|
Marcus de la Fleur's design for a residence using native plants prompts the question: does using natives in wild patterns help or hurt the native plant movement? Image by Marcus de la Fleur |
I have a conflicted relationship with wildness.
When I think about the sea of lawns and generic plantings that dominate our built landscapes, when I reflect on how quickly our native woodlands are disappearing, I yearn for more wildness. In many ways, our landscapes are too tidy. Our shrubs are too clipped, our lawns too manicured, our planted spaces too restrained. Despite recent progress with more sustainable gardens, the McLandscape is still the dominant form in our country.
|
"Yard of the Month" |
Just to get a sense of what’s considered beautiful in our country, try this experiment: do a Google image search for the
phrase “yard of the month.” The aesthetic is clear: tightly clipped evergreens smashed up against the house, an endless expanse of weedless lawns, and—for landscapes with a special flourish—a floating bed on annuals around the mailbox or a tree.
So in this context, wildness is desirable.
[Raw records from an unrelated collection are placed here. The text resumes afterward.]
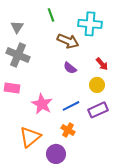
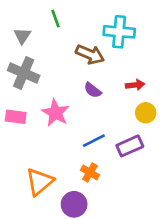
green line: (51, 15) -> (55, 19), moved
red arrow: (102, 64) -> (135, 85), turned -56
yellow circle: (97, 85) -> (146, 113), moved
pink star: (42, 104) -> (55, 113), moved

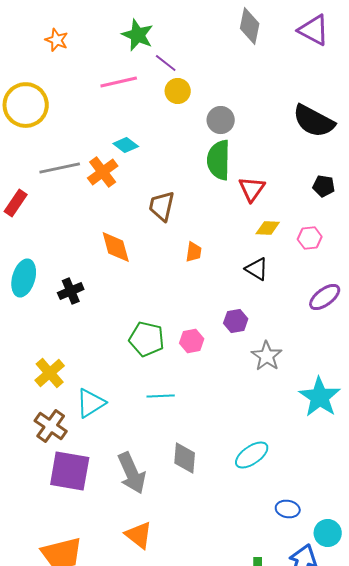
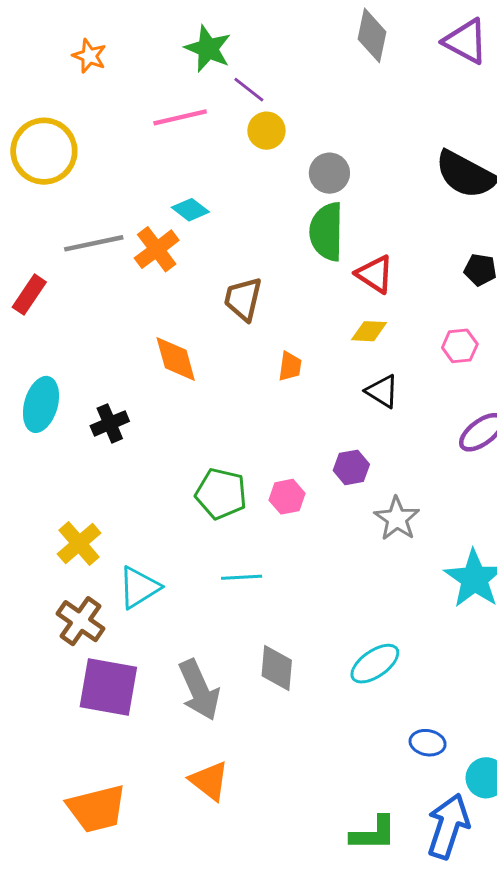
red triangle: (252, 189) -> (375, 274), turned -32
yellow diamond: (268, 228) -> (369, 331), moved

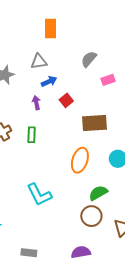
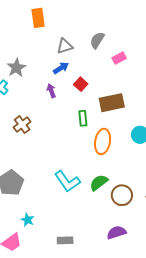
orange rectangle: (50, 28) -> (38, 18), moved
gray triangle: (39, 62) -> (65, 46), moved
green rectangle: (32, 135) -> (83, 118), moved
green semicircle: (98, 193) -> (99, 183), moved

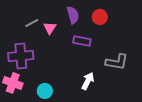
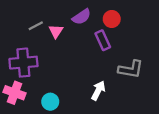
purple semicircle: (73, 15) -> (82, 17), turned 72
purple rectangle: (82, 41) -> (103, 40), moved, turned 54

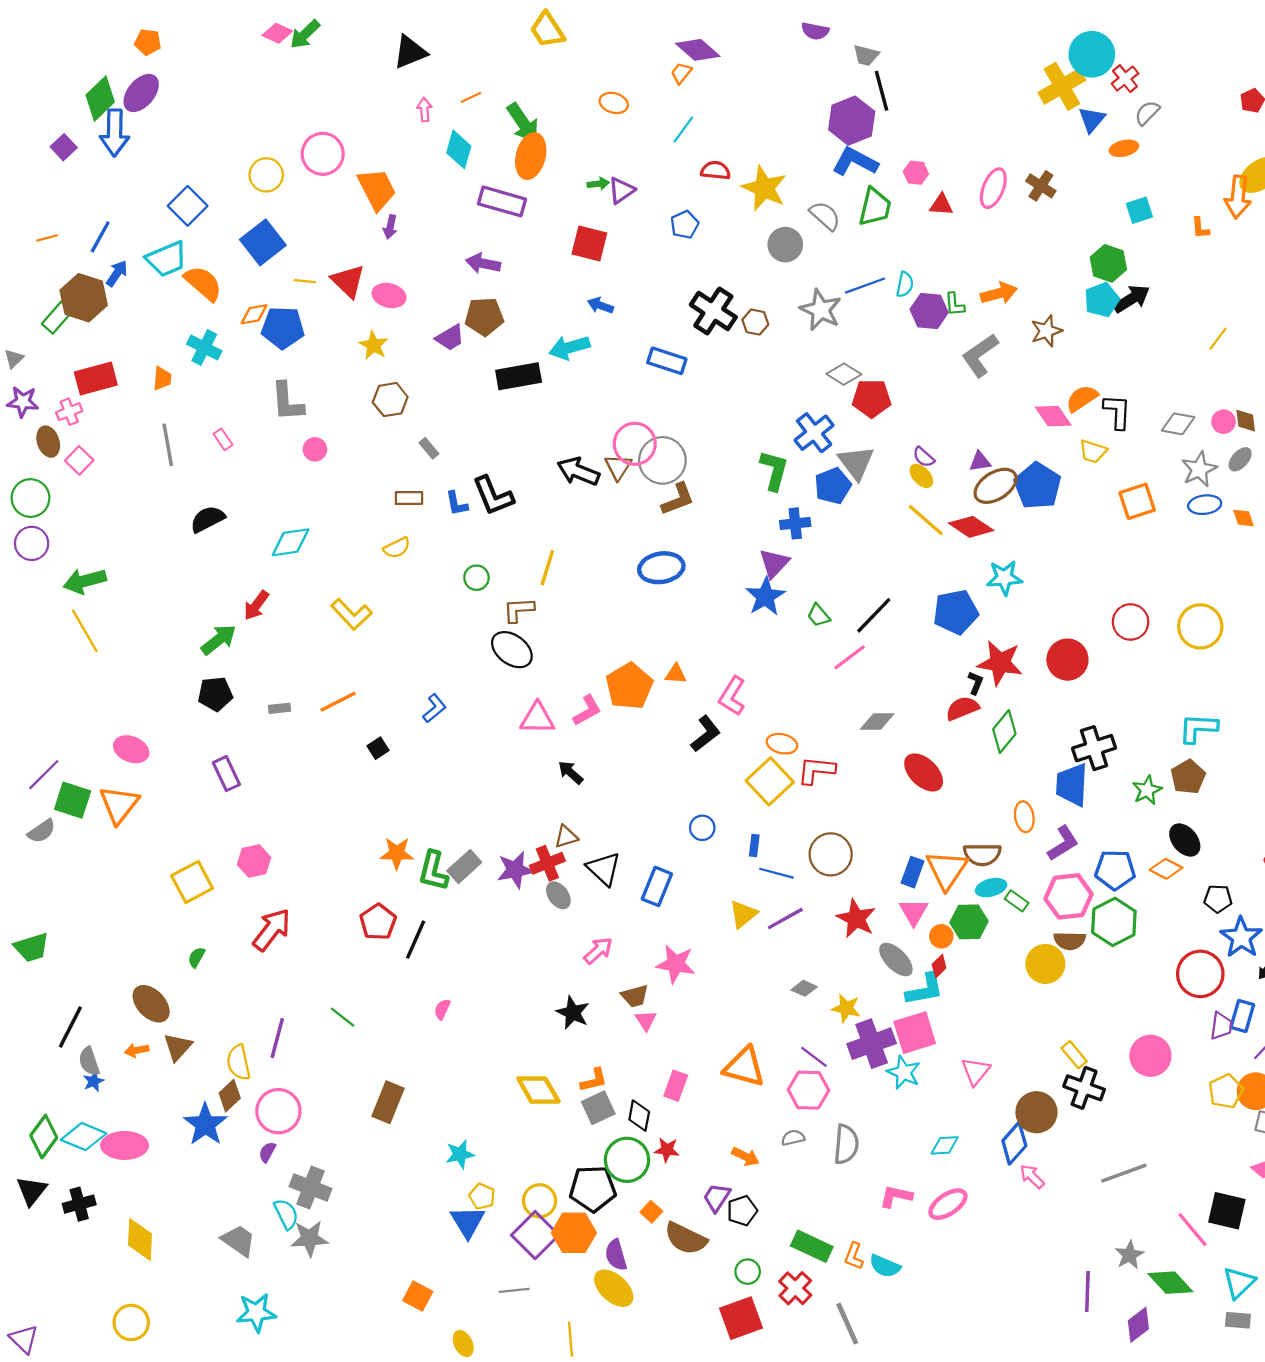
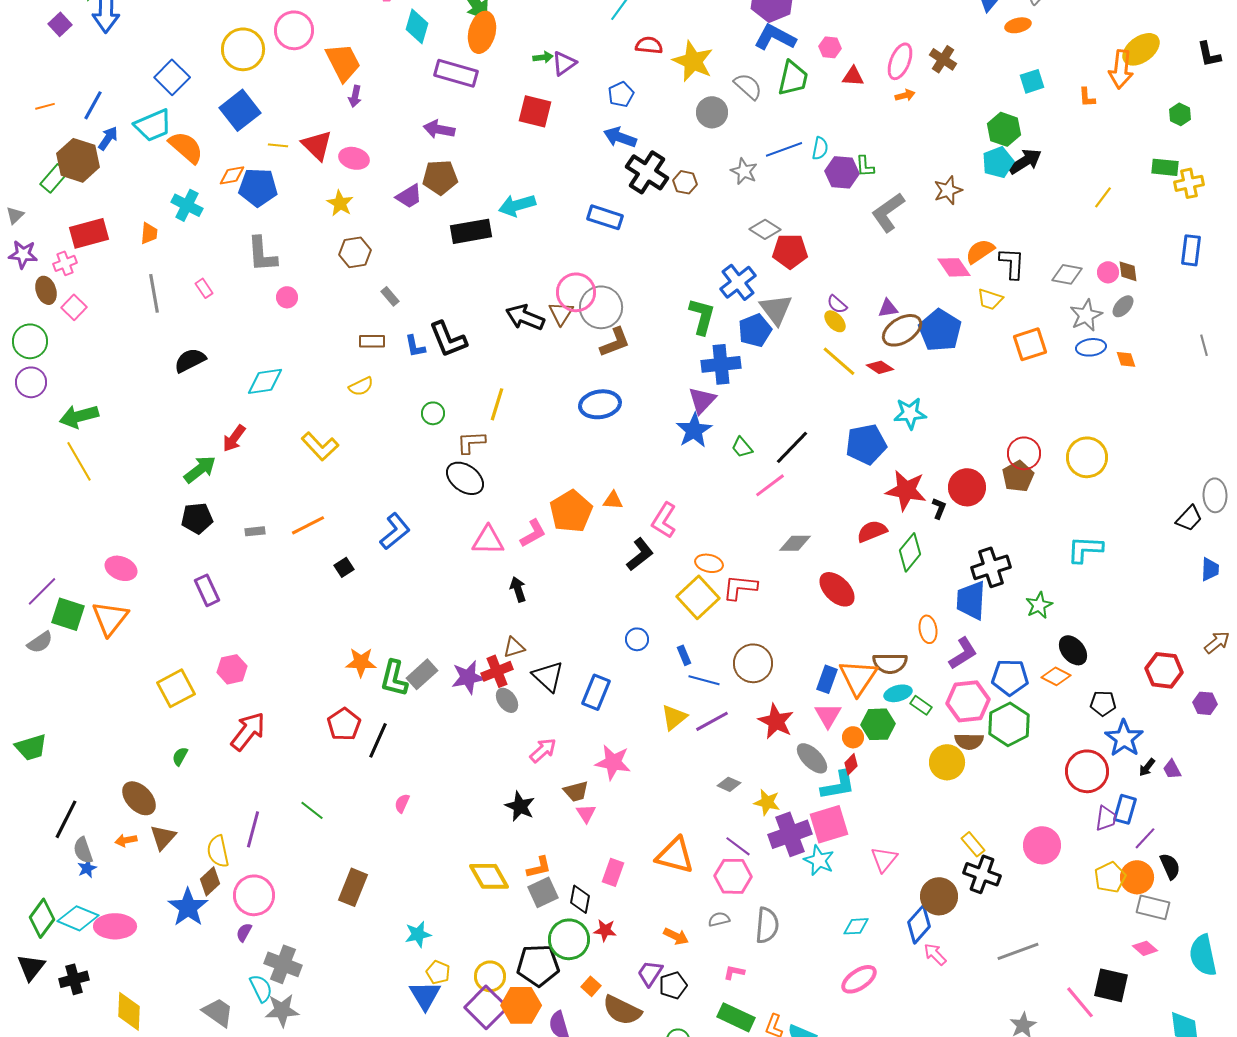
yellow circle: (266, 175) -> (243, 49), size x1.4
orange arrow: (999, 293) -> (905, 95), moved, size x0.6
blue arrow: (600, 305) -> (620, 137), moved, size x1.4
gray star: (821, 310) -> (744, 171), size x0.7
blue cross: (795, 523) -> (721, 364), size x1.4
red diamond: (971, 527) -> (880, 367), size x0.7
black L-shape: (976, 683) -> (939, 508), moved
blue L-shape: (434, 708) -> (395, 531), size x1.4
black arrow: (571, 772) -> (518, 589), turned 30
brown pentagon: (1188, 777) -> (1018, 476), moved
blue rectangle: (754, 846) -> (684, 655), turned -30
pink L-shape: (896, 1196) -> (734, 972), moved, size x0.7

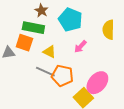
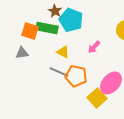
cyan pentagon: (70, 20) -> (71, 20), moved
orange square: (24, 43) -> (30, 31), moved

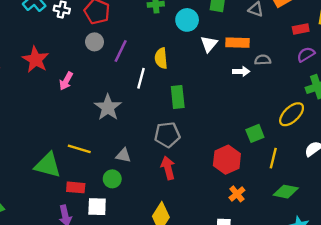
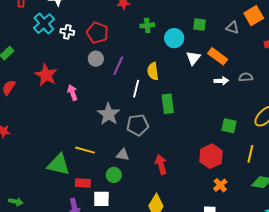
orange rectangle: (238, 43) -> (218, 56), turned 36
gray semicircle: (263, 60) -> (246, 77), moved
pink arrow: (66, 81) -> (72, 93), turned 133
green square: (255, 133) -> (229, 126), moved, turned 35
gray pentagon: (167, 135) -> (138, 125), moved

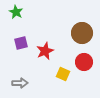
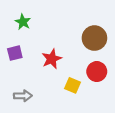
green star: (16, 12) -> (23, 22), moved
purple square: (21, 43) -> (15, 53), moved

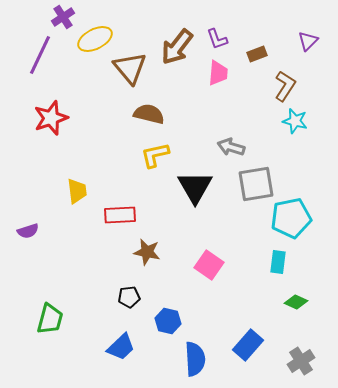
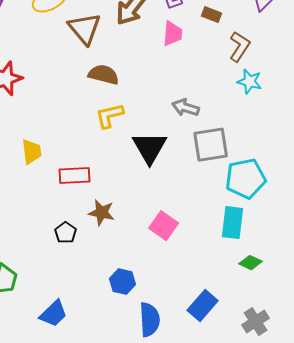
brown rectangle: (257, 54) -> (212, 15), turned 42
cyan rectangle: (278, 262) -> (233, 223), size x1.4
black pentagon: (129, 297) -> (66, 233), moved, turned -30
blue trapezoid: (121, 347) -> (54, 314), moved

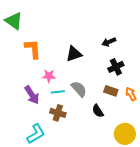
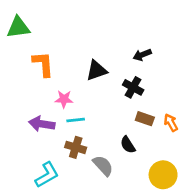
green triangle: (14, 21) -> (18, 27), turned -42
black cross: (116, 67) -> (133, 87), moved, turned -35
gray semicircle: (79, 89) -> (103, 166), moved
purple arrow: (32, 95) -> (42, 124), turned 132

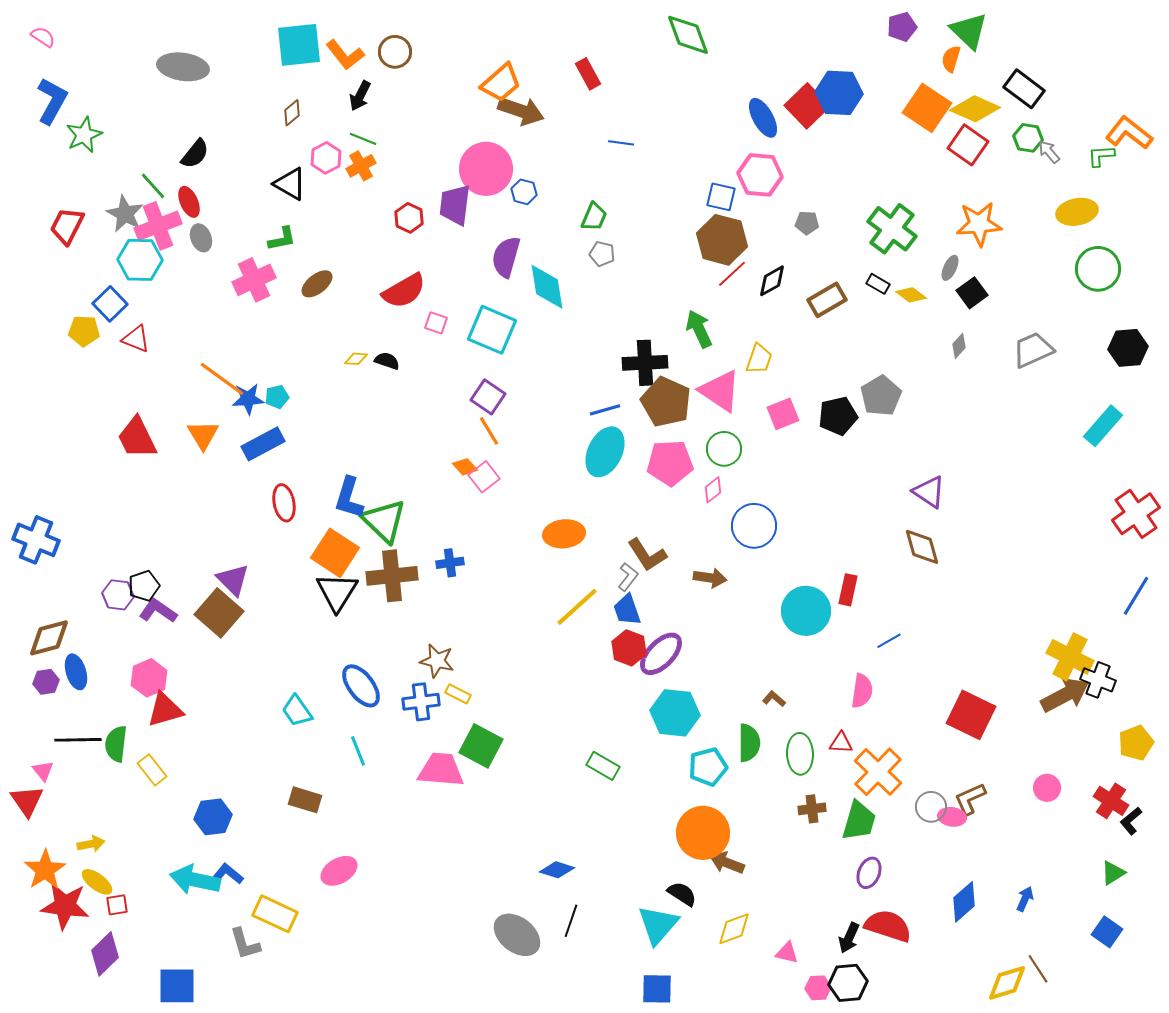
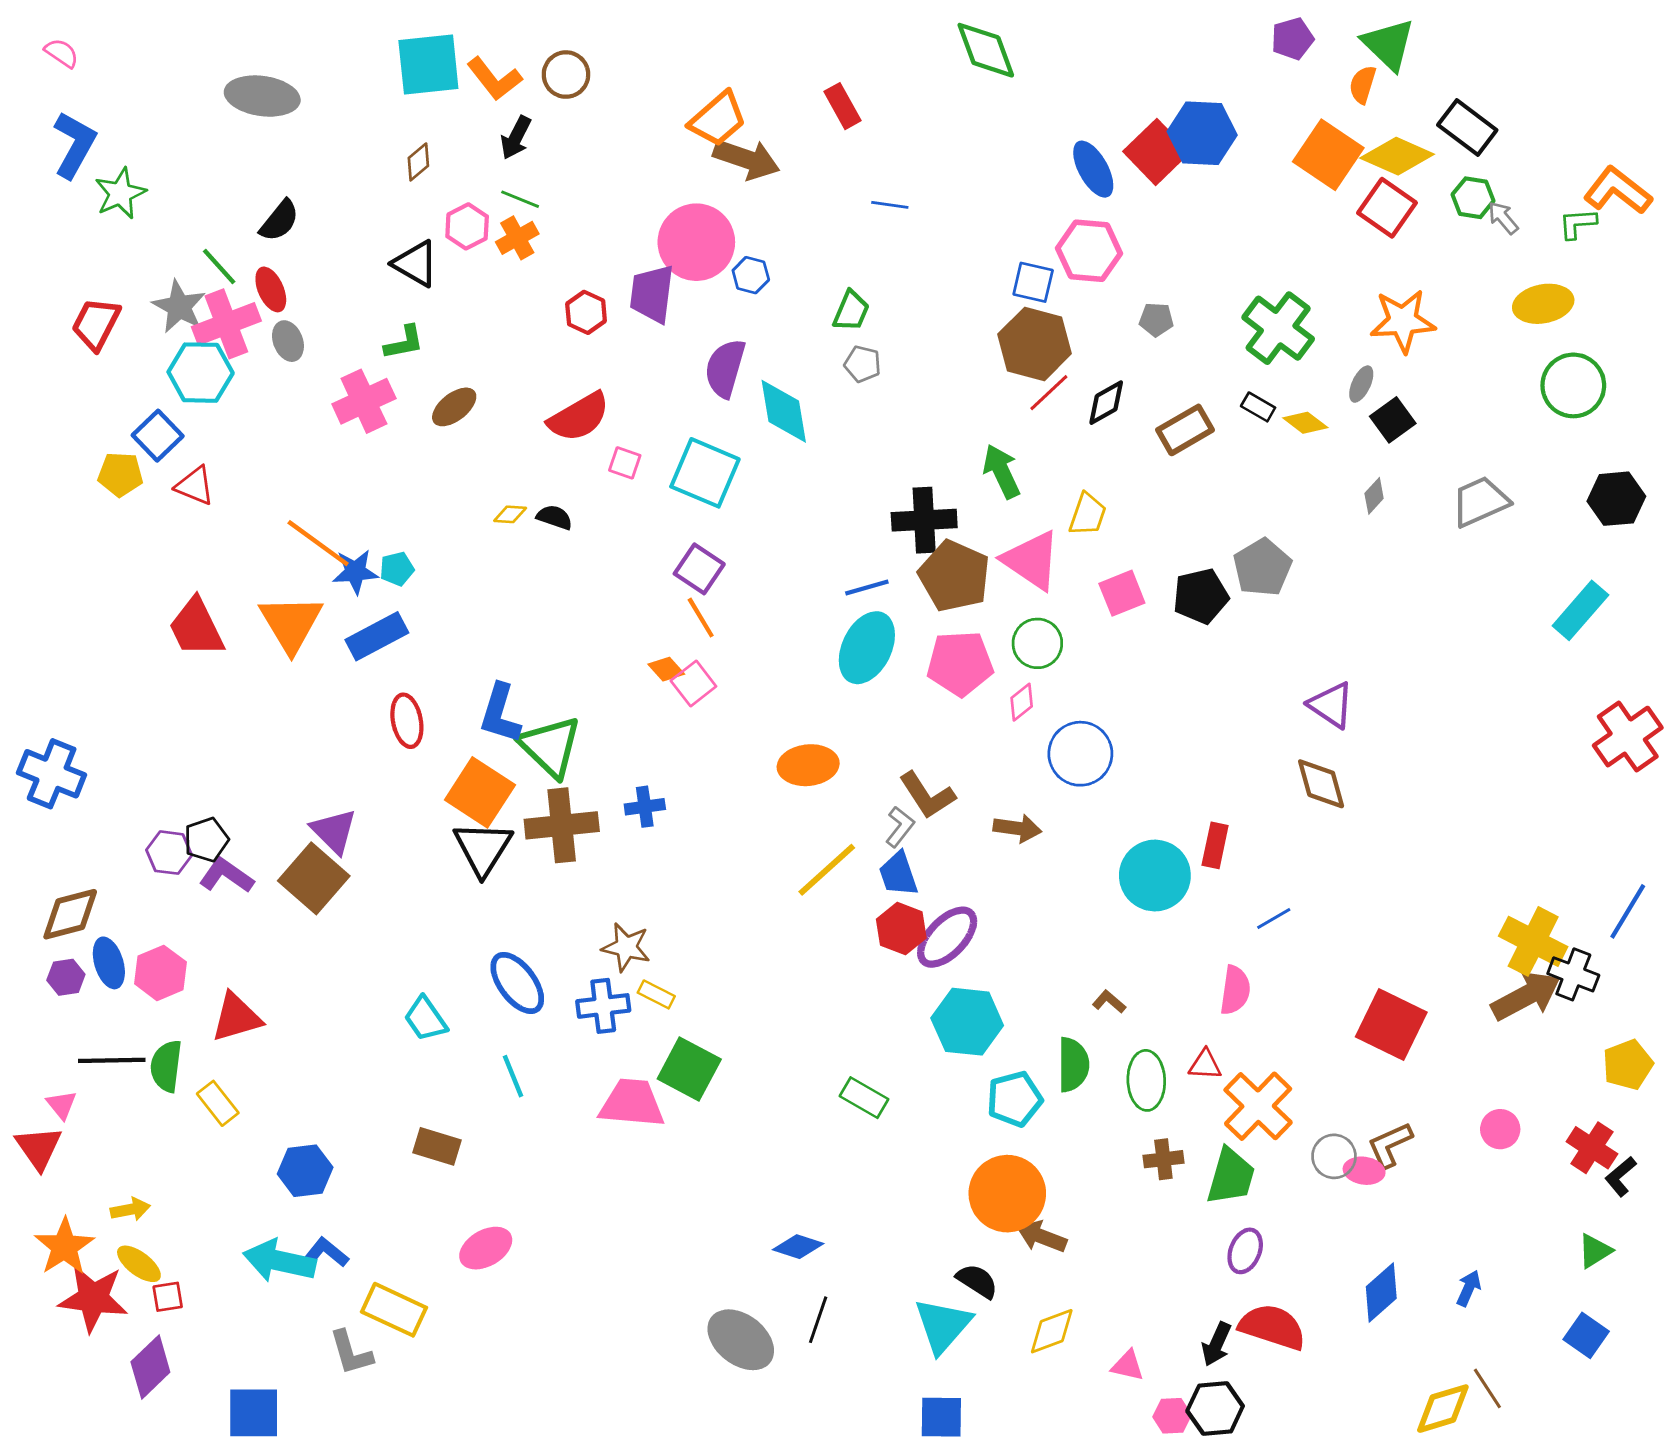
orange triangle: (203, 435) -> (291, 623), size x1.4
blue line: (1136, 596) -> (1628, 911), moved
pink hexagon: (149, 678) -> (160, 973), moved

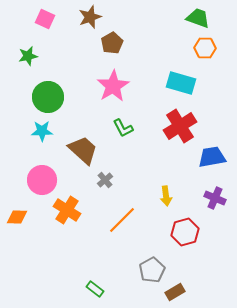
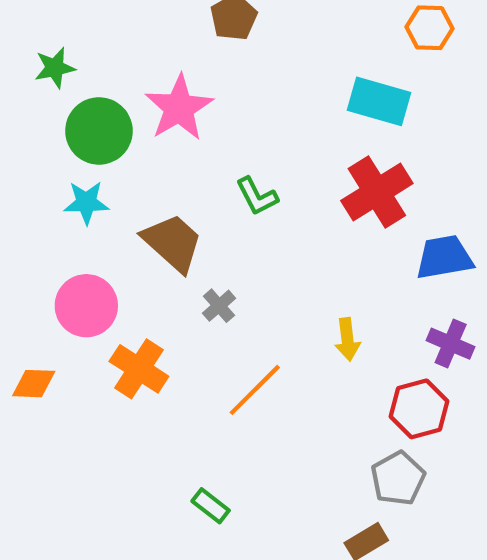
green star: (28, 56) -> (55, 68), moved
pink star: (113, 86) -> (179, 108), moved
red hexagon: (185, 232) -> (419, 409), moved
gray pentagon: (152, 270) -> (398, 478), moved
green rectangle: (95, 289) -> (211, 506), moved

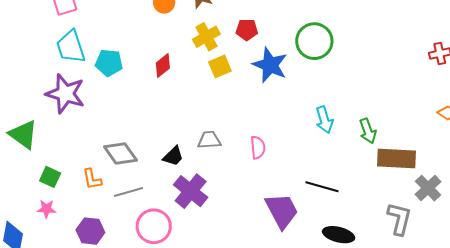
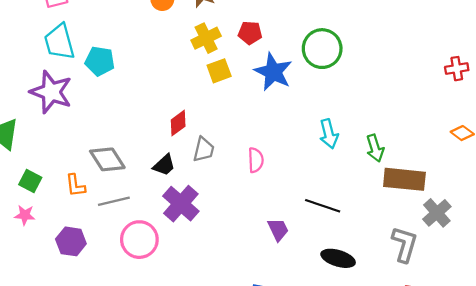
red diamond: (163, 66) -> (178, 123), moved
gray trapezoid: (209, 140) -> (204, 150), turned 105
purple trapezoid: (282, 211) -> (278, 230), size x0.6

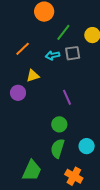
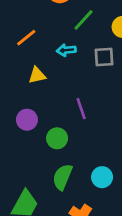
gray square: (73, 53) -> (104, 57), moved
purple circle: (18, 93) -> (27, 120), moved
green circle: (59, 124) -> (57, 138), moved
How liberating is it to banish lawn altogether from one’s yard? How delightful is a project like the Highline that has an elevated meadow that winds between skyscrapers? How welcome are spontaneous, self-seeding wildflowers in an institutional landscape? Wildness adds an element of drama and dynamism sorely needed in our landscapes.
While I praise wildness on the one hand, I am concerned that it has become the de rigueur of native gardens these days. It is as if a native garden, by definition, must be wild and sprawling. To create a native garden is not only a statement against exotic plants, but it is a statement against traditional garden forms altogether. Almost all of the sustainable landscape techniques, including rain gardens, bioswales, and green roofs—have adopted a wild aesthetic.
So what, you might ask? Don’t we want to import not only native plants to our built landscapes, but the patterns and forms of our native landscapes? Yes, but I want native gardens to embrace a diversity of design styles. I have a couple of problems with a “natural only” look.
|
An advertisement for native planting, or an argument against it? Rain Garden. Photo and design by Marcus de la Fleur |
First, designing a garden or landscape with a wild look takes quite a bit of effort and planning. There’s a difference between a carefully crafted wild look and sloppy planting design. Too often, sustainable landscapes emphasize plant selection at the expense of overall composition. Plants are not massed, so they don’t have visual impact. Small wildflowers are placed next to towering prairie plants, creating a chaotic scene. Lines, form, and order are banished, so all sense of relationship to existing structures is lost. Herbaceous plants are often placed too far apart. In our effort to imitate nature, we’ve turned our back on the forms and meaning of 4,000 years of garden history.